Japp Alberto Sada, Hoffmann Kerstin, Schlickeiser Stephan, Glauben Rainer, Nikolaou Christos, Maecker Holden T, Braun Julian, Matzmohr Nadine, Sawitzki Birgit, Siegmund Britta, Radbruch Andreas, Volk Hans-Dieter, Frentsch Marco, Kunkel Desiree, Thiel Andreas
Regenerative Immunology and Aging, BCRT, Charité Universitätsmedizin Berlin, Berlin, Germany.
BCRT Flow Cytometry Lab (BCRT-FCL), BCRT, Charité Universitätsmedizin Berlin, Berlin, Germany.
Cytometry A. 2017 Jan;91(1):85-95. doi: 10.1002/cyto.a.22906. Epub 2016 Jul 12.

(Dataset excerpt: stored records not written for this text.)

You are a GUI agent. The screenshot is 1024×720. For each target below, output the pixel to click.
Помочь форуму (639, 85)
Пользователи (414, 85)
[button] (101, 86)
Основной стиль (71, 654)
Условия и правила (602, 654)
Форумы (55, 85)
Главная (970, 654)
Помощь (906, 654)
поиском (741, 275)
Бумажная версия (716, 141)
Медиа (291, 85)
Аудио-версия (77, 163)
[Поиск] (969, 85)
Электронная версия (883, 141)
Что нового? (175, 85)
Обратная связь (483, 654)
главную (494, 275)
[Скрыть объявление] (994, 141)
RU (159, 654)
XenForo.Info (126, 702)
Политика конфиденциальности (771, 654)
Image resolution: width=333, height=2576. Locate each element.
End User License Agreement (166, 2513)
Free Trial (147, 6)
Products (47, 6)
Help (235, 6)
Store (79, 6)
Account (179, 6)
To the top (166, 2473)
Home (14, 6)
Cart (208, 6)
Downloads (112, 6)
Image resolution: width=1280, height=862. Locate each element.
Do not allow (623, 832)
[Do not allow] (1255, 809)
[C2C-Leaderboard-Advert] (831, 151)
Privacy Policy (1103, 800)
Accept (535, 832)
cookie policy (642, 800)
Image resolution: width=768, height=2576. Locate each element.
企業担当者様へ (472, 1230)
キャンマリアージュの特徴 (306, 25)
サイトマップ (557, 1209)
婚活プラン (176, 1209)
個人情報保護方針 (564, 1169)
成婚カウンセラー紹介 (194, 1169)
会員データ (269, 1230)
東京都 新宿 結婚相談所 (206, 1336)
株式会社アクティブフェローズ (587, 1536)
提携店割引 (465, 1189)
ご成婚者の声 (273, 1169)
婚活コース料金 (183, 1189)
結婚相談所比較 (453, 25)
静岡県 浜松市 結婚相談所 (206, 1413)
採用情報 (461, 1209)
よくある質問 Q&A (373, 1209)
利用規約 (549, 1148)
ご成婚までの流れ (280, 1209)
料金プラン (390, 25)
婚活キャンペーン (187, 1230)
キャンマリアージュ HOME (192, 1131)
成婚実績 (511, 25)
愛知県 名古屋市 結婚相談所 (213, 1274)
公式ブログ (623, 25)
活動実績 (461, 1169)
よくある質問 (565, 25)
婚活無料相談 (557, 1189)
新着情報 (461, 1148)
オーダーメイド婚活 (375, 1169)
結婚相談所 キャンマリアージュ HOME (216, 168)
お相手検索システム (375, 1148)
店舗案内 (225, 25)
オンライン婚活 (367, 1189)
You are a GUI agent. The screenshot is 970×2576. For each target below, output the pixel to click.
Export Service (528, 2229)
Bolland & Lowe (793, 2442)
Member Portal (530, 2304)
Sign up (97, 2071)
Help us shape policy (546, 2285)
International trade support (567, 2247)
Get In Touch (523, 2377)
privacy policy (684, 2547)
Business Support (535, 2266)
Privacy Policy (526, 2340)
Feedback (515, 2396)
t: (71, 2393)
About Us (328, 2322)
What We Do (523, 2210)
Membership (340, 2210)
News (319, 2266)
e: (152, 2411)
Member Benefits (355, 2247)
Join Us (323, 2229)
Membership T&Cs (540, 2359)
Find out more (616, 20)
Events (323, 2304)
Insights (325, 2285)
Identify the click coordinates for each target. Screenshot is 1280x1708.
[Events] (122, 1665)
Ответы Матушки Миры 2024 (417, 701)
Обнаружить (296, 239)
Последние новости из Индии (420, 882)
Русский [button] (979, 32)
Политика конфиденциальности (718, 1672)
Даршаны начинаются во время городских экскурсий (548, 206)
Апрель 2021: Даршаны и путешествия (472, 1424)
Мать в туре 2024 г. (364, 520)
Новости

A great part of our knowledge on mammalian immunology has been established in laboratory settings. The use of inbred mouse strains enabled controlled studies of immune cell and molecule functions in defined settings. These studies were usually performed in specific-pathogen free (SPF) environments providing standardized conditions. In contrast, mammalians including humans living in their natural habitat are continuously facing pathogen encounters throughout their life. The influences of environmental conditions on the signatures of the immune system and on experimental outcomes are yet not well defined. Thus, the transferability of results obtained in current experimental systems to the physiological human situation has always been a matter of debate. Studies elucidating the diversity of "wild immunology" imprintings in detail and comparing it with those of "clean" lab mice are sparse. Here, we applied multidimensional mass cytometry to dissect phenotypic and functional differences between distinct groups of laboratory and pet shop mice as a source for "wild mice". For this purpose, we developed a 31-antibody panel for murine leukocyte subsets identification and a 35-antibody panel assessing various cytokines. Established murine leukocyte populations were easily identified and diverse immune signatures indicative of numerous pathogen encounters were classified particularly in pet shop mice and to a lesser extent in quarantine and non-SPF mice as compared to SPF mice. In addition, unsupervised analysis identified distinct clusters that associated strongly with the degree of pathogenic priming, including increased frequencies of activated NK cells and antigen-experienced B- and T-cell subsets. Our study unravels the complexity of immune signatures altered under physiological pathogen challenges and highlights the importance of carefully adapting laboratory settings for immunological studies in mice, including drug and therapy testing. © 2016 International Society for Advancement of Cytometry.
我们关于哺乳动物免疫学的大部分知识都是在实验室环境中建立的。近交系小鼠品系的使用使得在特定环境下对免疫细胞和分子功能进行对照研究成为可能。这些研究通常在提供标准化条件的无特定病原体(SPF)环境中进行。相比之下,包括人类在内生活在自然栖息地的哺乳动物在其一生中不断面临病原体接触。环境条件对免疫系统特征和实验结果的影响尚未得到明确界定。因此,当前实验系统中获得的结果能否转化为人类生理状况一直是一个有争议的问题。详细阐明“野生免疫学”印记多样性并将其与“纯净”实验室小鼠的印记进行比较的研究很少。在这里,我们应用多维质谱流式细胞术剖析实验室小鼠和宠物店小鼠不同组之间的表型和功能差异,宠物店小鼠可作为“野生小鼠”的来源。为此,我们开发了一个用于鉴定小鼠白细胞亚群的31抗体面板和一个评估各种细胞因子的35抗体面板。与SPF小鼠相比,已建立的小鼠白细胞群体很容易识别,并且在宠物店小鼠中尤其在隔离和非SPF小鼠中程度较轻地分类出了指示大量病原体接触的多种免疫特征。此外,无监督分析确定了与致病引发程度密切相关的不同簇,包括活化NK细胞以及经历过抗原刺激的B细胞和T细胞亚群频率增加。我们的研究揭示了在生理病原体挑战下改变的免疫特征的复杂性,并强调了为小鼠免疫学研究(包括药物和疗法测试)仔细调整实验室环境的重要性。© 2016国际细胞计量学促进协会。